DATA EXCERPTS START

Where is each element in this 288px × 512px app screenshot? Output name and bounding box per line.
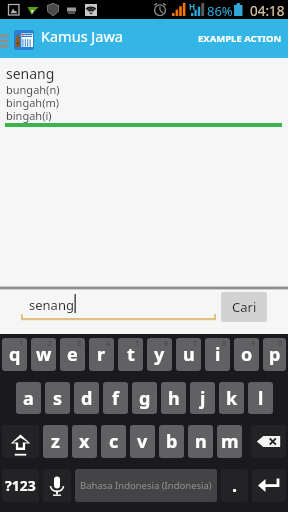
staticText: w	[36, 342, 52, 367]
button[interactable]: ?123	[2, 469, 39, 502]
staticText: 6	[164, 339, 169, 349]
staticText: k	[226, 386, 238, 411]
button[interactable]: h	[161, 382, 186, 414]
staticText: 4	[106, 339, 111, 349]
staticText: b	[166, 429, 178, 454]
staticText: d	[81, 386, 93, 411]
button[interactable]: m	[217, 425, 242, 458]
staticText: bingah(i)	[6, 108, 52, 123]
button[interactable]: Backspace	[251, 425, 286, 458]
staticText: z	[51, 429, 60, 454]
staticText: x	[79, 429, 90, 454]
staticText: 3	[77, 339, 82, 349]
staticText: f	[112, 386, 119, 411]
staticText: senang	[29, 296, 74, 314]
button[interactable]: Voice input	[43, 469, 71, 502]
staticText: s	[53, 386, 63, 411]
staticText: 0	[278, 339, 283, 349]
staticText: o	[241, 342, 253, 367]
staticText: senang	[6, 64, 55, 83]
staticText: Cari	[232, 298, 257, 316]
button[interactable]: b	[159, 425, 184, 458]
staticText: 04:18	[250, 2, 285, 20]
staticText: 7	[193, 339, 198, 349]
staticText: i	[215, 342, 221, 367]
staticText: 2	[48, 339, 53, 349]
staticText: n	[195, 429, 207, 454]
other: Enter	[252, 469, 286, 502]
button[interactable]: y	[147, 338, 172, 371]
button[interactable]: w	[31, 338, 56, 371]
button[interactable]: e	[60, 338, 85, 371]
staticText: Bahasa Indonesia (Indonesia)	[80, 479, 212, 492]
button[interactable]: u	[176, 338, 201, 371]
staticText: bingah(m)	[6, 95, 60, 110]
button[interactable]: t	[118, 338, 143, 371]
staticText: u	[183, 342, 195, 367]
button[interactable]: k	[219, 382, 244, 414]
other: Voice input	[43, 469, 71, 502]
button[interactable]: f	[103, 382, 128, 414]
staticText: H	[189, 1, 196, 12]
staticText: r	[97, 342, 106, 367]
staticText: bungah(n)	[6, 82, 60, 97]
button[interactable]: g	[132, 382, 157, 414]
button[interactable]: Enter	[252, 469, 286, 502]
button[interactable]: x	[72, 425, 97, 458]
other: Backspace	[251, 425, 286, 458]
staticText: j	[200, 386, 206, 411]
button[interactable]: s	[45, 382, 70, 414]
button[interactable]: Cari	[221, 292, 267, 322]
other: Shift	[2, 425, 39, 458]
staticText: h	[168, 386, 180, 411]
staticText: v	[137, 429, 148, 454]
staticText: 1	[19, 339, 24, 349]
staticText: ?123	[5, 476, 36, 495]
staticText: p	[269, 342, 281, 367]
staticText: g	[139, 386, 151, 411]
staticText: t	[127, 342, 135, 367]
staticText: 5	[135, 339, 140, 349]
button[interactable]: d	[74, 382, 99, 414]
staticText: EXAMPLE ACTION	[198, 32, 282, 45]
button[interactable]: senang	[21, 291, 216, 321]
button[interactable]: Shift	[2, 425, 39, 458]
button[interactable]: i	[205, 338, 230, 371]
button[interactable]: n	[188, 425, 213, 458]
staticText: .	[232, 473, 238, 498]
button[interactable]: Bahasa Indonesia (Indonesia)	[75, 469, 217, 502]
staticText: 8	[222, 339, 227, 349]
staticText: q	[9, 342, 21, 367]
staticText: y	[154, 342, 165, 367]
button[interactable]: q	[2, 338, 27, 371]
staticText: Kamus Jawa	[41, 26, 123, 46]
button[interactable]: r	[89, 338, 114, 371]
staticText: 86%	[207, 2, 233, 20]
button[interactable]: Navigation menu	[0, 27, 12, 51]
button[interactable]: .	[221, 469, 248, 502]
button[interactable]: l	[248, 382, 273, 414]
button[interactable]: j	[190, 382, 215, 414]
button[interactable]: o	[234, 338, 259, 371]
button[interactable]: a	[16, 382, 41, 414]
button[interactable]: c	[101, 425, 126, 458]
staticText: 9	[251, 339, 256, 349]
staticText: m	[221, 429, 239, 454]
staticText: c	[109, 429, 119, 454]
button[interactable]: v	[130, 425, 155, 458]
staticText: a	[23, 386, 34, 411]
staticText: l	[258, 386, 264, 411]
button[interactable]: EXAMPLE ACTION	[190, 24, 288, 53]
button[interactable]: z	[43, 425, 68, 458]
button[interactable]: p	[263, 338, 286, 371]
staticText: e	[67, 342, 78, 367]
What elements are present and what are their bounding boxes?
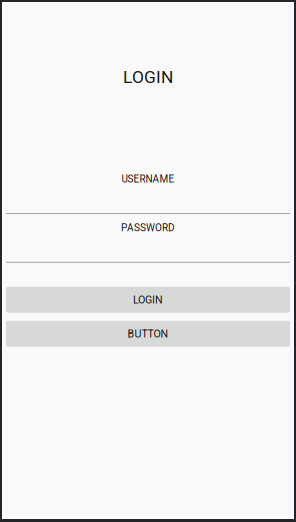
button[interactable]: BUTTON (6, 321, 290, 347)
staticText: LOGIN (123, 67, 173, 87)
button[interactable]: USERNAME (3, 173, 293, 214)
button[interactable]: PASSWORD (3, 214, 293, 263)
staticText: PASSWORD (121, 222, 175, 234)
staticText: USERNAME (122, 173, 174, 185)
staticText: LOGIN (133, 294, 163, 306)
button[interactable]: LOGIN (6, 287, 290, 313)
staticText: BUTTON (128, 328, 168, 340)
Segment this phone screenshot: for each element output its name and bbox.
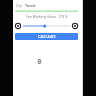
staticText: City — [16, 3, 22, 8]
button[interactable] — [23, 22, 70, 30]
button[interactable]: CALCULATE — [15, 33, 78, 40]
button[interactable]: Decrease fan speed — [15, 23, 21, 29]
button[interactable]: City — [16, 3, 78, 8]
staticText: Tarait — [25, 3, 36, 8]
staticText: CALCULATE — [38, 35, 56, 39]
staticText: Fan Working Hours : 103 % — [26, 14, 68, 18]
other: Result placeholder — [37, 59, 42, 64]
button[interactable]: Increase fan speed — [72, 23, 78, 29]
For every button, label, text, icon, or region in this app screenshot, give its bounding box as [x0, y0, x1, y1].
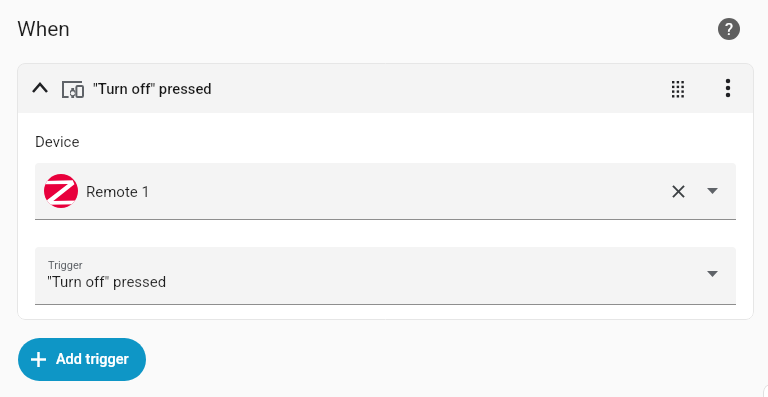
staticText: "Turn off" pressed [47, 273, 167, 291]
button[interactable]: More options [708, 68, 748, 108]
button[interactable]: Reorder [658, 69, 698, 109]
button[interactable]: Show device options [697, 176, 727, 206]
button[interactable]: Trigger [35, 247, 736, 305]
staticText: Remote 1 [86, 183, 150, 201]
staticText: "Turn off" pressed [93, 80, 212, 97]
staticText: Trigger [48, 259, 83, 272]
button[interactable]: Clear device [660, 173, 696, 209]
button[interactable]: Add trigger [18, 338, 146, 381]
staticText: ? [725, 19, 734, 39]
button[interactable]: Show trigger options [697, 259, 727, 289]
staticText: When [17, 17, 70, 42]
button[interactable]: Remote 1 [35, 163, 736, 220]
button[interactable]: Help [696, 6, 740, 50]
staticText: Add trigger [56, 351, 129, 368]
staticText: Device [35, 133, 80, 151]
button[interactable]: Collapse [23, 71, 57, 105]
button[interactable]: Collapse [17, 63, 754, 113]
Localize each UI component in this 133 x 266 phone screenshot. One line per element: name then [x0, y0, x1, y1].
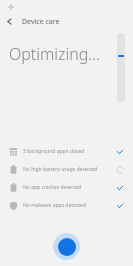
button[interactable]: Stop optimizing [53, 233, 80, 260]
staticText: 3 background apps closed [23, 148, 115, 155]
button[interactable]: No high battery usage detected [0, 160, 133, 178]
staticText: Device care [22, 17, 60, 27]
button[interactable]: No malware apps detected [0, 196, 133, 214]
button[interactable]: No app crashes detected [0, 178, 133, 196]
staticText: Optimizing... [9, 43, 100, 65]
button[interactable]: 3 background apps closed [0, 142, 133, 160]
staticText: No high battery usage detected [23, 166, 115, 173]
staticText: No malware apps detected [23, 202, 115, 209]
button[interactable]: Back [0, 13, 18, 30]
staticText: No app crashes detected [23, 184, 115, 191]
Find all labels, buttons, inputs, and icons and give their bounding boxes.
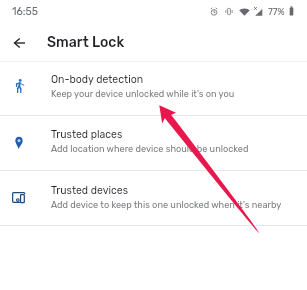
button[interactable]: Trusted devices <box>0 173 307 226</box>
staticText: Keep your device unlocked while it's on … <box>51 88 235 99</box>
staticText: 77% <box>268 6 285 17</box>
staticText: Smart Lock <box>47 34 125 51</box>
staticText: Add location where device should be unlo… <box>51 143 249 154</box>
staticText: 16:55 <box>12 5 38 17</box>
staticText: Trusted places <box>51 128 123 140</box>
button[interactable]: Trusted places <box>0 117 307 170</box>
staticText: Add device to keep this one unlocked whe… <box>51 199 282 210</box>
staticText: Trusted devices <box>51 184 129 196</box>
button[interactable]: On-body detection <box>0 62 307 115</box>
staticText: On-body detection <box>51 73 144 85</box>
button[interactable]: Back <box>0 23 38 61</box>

DATA EXCERPTS END

For the word "Indonesia", please say how many lines in the entries hold it, with only the number as the reply.

2